_Problem description_
Take each line of the entries below that contains "cues" and copy it.

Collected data
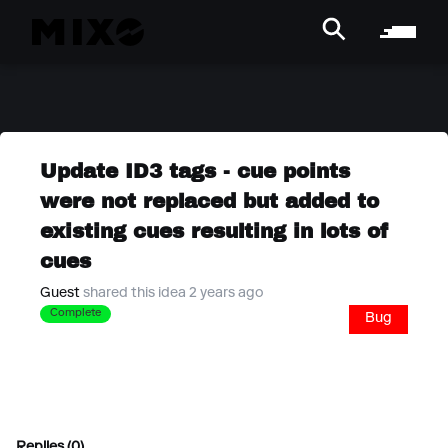
Update ID3 tags - cue points
were not replaced but added to
existing cues resulting in lots of
cues
Guest
shared this idea 2 years ago
Complete
Bug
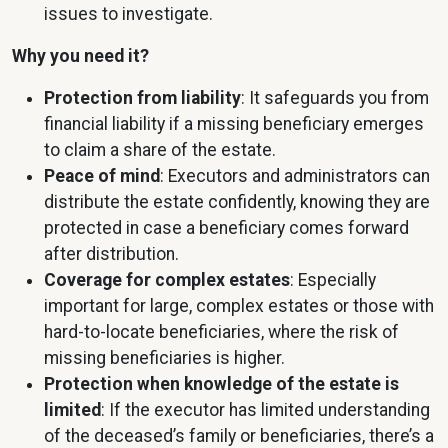
issues to investigate.
Why you need it?
Protection from liability
: It safeguards you from
financial liability if a missing beneficiary emerges
to claim a share of the estate.
Peace of mind
: Executors and administrators can
distribute the estate confidently, knowing they are
protected in case a beneficiary comes forward
after distribution.
Coverage for complex estates
: Especially
important for large, complex estates or those with
hard-to-locate beneficiaries, where the risk of
missing beneficiaries is higher.
Protection when knowledge of the estate is
limited
: If the executor has limited understanding
of the deceased’s family or beneficiaries, there’s a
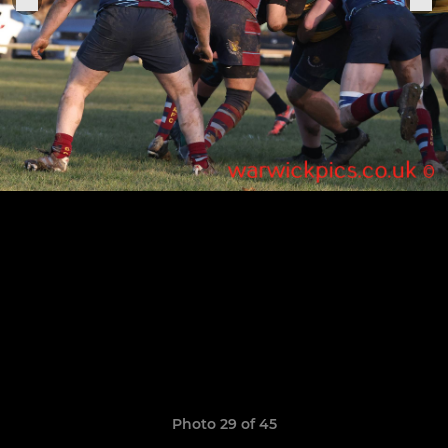
Photo 29 of 45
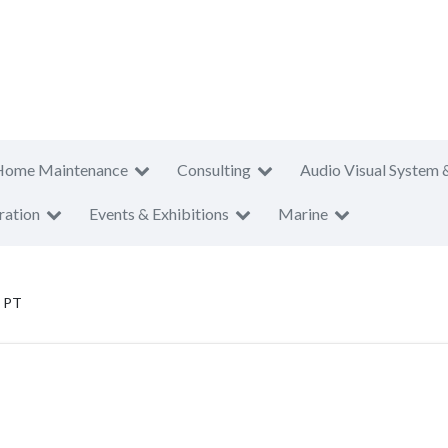
Home Maintenance
Consulting
Audio Visual System 
ration
Events & Exhibitions
Marine
i PT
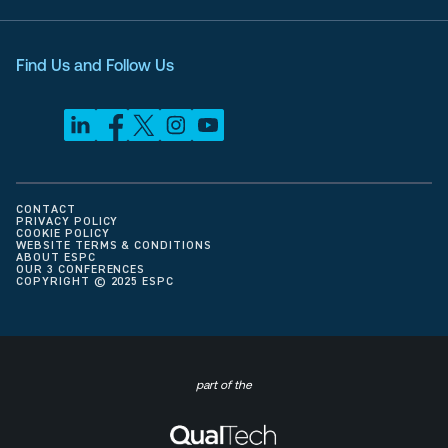
Find Us and Follow Us
CONTACT
PRIVACY POLICY
COOKIE POLICY
WEBSITE TERMS & CONDITIONS
ABOUT ESPC
OUR 3 CONFERENCES
COPYRIGHT © 2025 ESPC
part of the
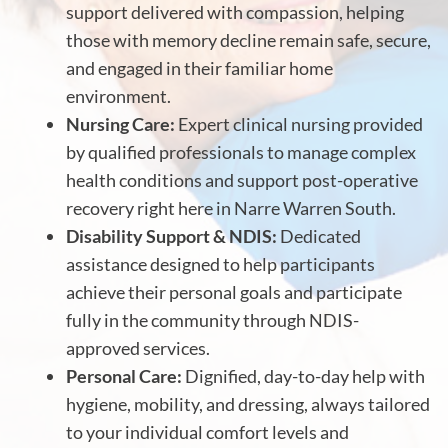
support delivered with compassion, helping
those with memory decline remain safe, secure,
and engaged in their familiar home
environment.
Nursing Care:
Expert clinical nursing provided
by qualified professionals to manage complex
health conditions and support post-operative
recovery right here in Narre Warren South.
Disability Support & NDIS:
Dedicated
assistance designed to help participants
achieve their personal goals and participate
fully in the community through NDIS-
approved services.
Personal Care:
Dignified, day-to-day help with
hygiene, mobility, and dressing, always tailored
to your individual comfort levels and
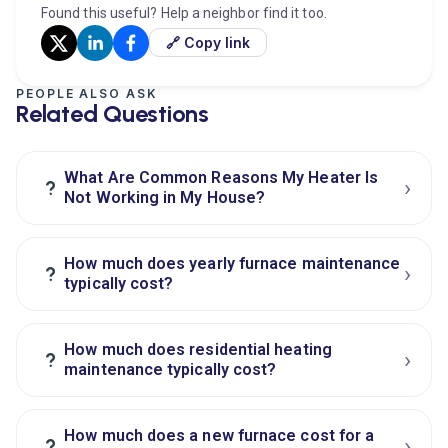
Found this useful? Help a neighbor find it too.
🔗 Copy link
PEOPLE ALSO ASK
Related Questions
What Are Common Reasons My Heater Is
›
?
Not Working in My House?
How much does yearly furnace maintenance
›
?
typically cost?
How much does residential heating
›
?
maintenance typically cost?
How much does a new furnace cost for a
›
?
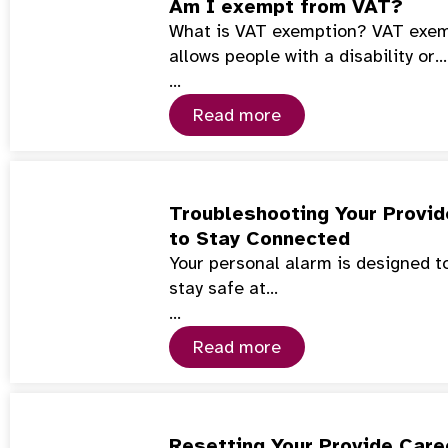
Am I exempt from VAT?
What is VAT exemption? VAT exemp
allows people with a disability or…
…
Read more
Troubleshooting Your Provid
to Stay Connected
Your personal alarm is designed to
stay safe at…
…
Read more
Resetting Your Provide Care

_Written solution_
existing cues resulting in lots of
cues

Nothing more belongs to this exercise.